Blockchain should be a familiar name for people who have been paying attention to Bitcoin and other cryptocurrencies. After all, the first example was created to eliminate the problem of double spending that had plagued digital currencies before the introduction of Bitcoin, which can be summed up as the ease with which their units could be duplicated by someone who had access to their data without some means of preventing such counterfeiting. As a result, it is no exaggeration to say that Bitcoin and other cryptocurrencies could not have existed without the invention of blockchain.
Regardless, people who are not sure how blockchain provides this service should note that a blockchain is a distributed database that is best imagined as a chain of blocks with each block representing a separate section of the information stored upon it. In the case of Bitcoin, blockchain was used to maintain a public ledger of the transactions carried out using the cryptocurrency that could remain up-to-date without the constant monitoring of a central authority. This is because each time that someone requests a transaction, the request is submitted to the P2P network containing the ledger, which validates it using special algorithms before turning the record of the transaction into part of a new block to be added onto the existing chain. Since the ledger is not stored in a single place but rather as multiple copies stored on the numerous computers that make up the P2P network, this meant that the blockchain possessed no single point of failure, which in turn, provided it with a number of critical characteristics.
For example, no single point of failure means that a blockchain possesses a remarkable robustness because even if one of the computers that make up the distributed database goes down, the rest of the computers will continue running. Furthermore, this robustness means that it is next-to-impossible to change the information stored on the blockchain because that would call for sufficient computing power to overcome the entire P2P network, which keeps its copies updated with one another on a regular basis. Finally, a blockchain is open and transparent because its information is stored on all of the computers that make up the P2P network, meaning that interested individuals can check its contents for themselves whenever they see so long as they are willing to put in the time and effort.
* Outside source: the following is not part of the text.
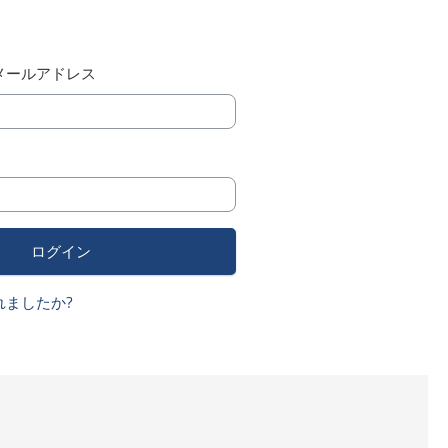
メールアドレス
れましたか?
With that said, while blockchain has seen the most use in relation to Bitcoin and other cryptocurrencies, it is important to note that it has other applications in other fields as well. After all, storing information has become more and more important in recent times with the increasing digitalization of modern societies, with business being no exception to this rule. As a result, it should come as no surprise to learn that blockchain possesses the potential to shake up the music industry, which is something that could have profound consequences in the near future.
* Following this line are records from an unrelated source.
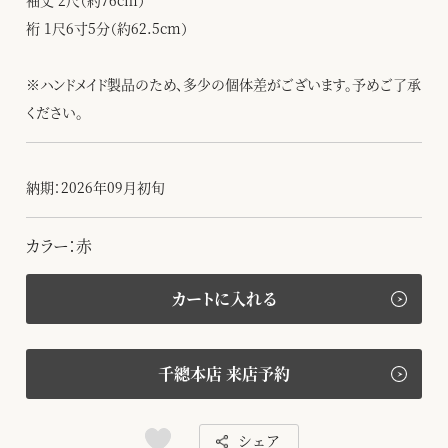
袖丈 2尺（約76cm）
裄 1尺6寸5分（約62.5cm）
※ハンドメイド製品のため、多少の個体差がございます。予めご了承
ください。
納期：2026年09月初旬
カラー：赤
カートに入れる
千總本店 来店予約
シェア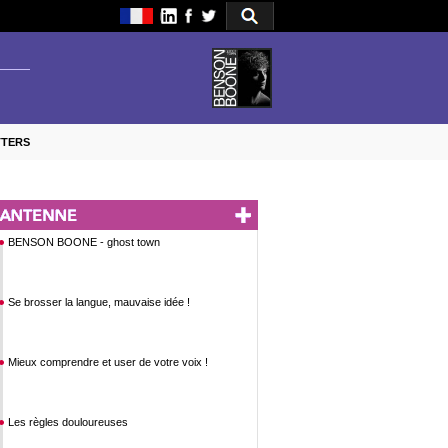
TTERS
How Might Blockchain Change the Music Industry?
In the present, there are a lot of intermediaries between the artists and the consumers. This is the result of the rise of the music industry, which was a time when artists needed those intermediaries in order to get their music out to interested individuals. For example, consider all of the entities needed to transfer music to storage mediums in massive numbers, make arrangements with local businesses that might be interested in selling them, and then shipping those storage mediums out to each of those local businesses. However, the technologies that enabled the rise of the music industry have faded in preference for newer technologies, which make it easier than ever for artists to connect with consumers. Something that can be seen nowhere better than how people can get their music off of websites whenever and wherever they please so long as they have something capable of connecting to the Internet.
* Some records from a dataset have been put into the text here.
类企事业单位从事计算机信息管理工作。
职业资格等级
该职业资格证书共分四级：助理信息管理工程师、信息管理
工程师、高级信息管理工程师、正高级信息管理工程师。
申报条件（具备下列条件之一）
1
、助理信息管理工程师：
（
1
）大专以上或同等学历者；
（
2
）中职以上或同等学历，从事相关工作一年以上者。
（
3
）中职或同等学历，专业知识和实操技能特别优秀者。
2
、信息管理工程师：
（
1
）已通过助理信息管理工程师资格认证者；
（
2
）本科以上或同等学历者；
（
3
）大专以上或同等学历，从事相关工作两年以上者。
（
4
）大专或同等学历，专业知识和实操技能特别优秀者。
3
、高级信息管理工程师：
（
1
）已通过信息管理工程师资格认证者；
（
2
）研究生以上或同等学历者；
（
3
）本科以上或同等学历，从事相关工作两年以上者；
As a result, a good argument can be made that the intermediaries that make up so much of the music industry are old and outdated, meaning that there are also opportunities for new ways of doing things. Something that is particularly true because the current state of things benefit no one but those intermediaries. After all, more artists make no more than a small percentage of the prices paid for their music, while the rest goes to the intermediaries, meaning that they are doing most of the work in exchange for a relatively small share of the reward. Likewise, consumers are paying more for their music than they would have to if the intermediaries did not exist, which is now actually possible with the increasing digitalization of modern societies. With that said, it is important to note that there are still issues with the implementation of such a system, which is where blockchain can step in.
In brief, a blockchain would enable platforms that let artists and consumers connect in a much more direct manner than traditional channels. This is important because it would mean the elimination of the intermediaries from the process, which would mean cheaper prices for consumers who might be reluctant to pay the prices of music from traditional channels. At the same time, the nature of the distributed database ensures that everyone would know who should pay who as well as who paid for what piece of music, thus making it easier for artists to make sure that they get paid as they deserve for their time and effort. In this manner, such a platform could transform the music industry as it is for the better.
What Are the Companies Leading the Way?
Unsurprisingly, there are a number of companies that are leading the way on this particular issue. For example, PledgeMusic has created a blueprint for the Fair Trade Music Database, which would serve as a decentralized distributed database for determining who owns what piece of music as well as who should pay for what piece of music. Likewise, PeerTracks is set to launch a sort of blockchain-based equity trading system for artists, which it claims will be able to provide them with 90 percent of the revenues rather than the 15 percent that they get at the moment. At the moment, while these companies are promising, their efforts are still in the earlier stages, meaning that it remains to be seen how they will turn out. As a result, interested individuals should make sure to keep a close eye on these platforms as well as their potential impact on the music industry.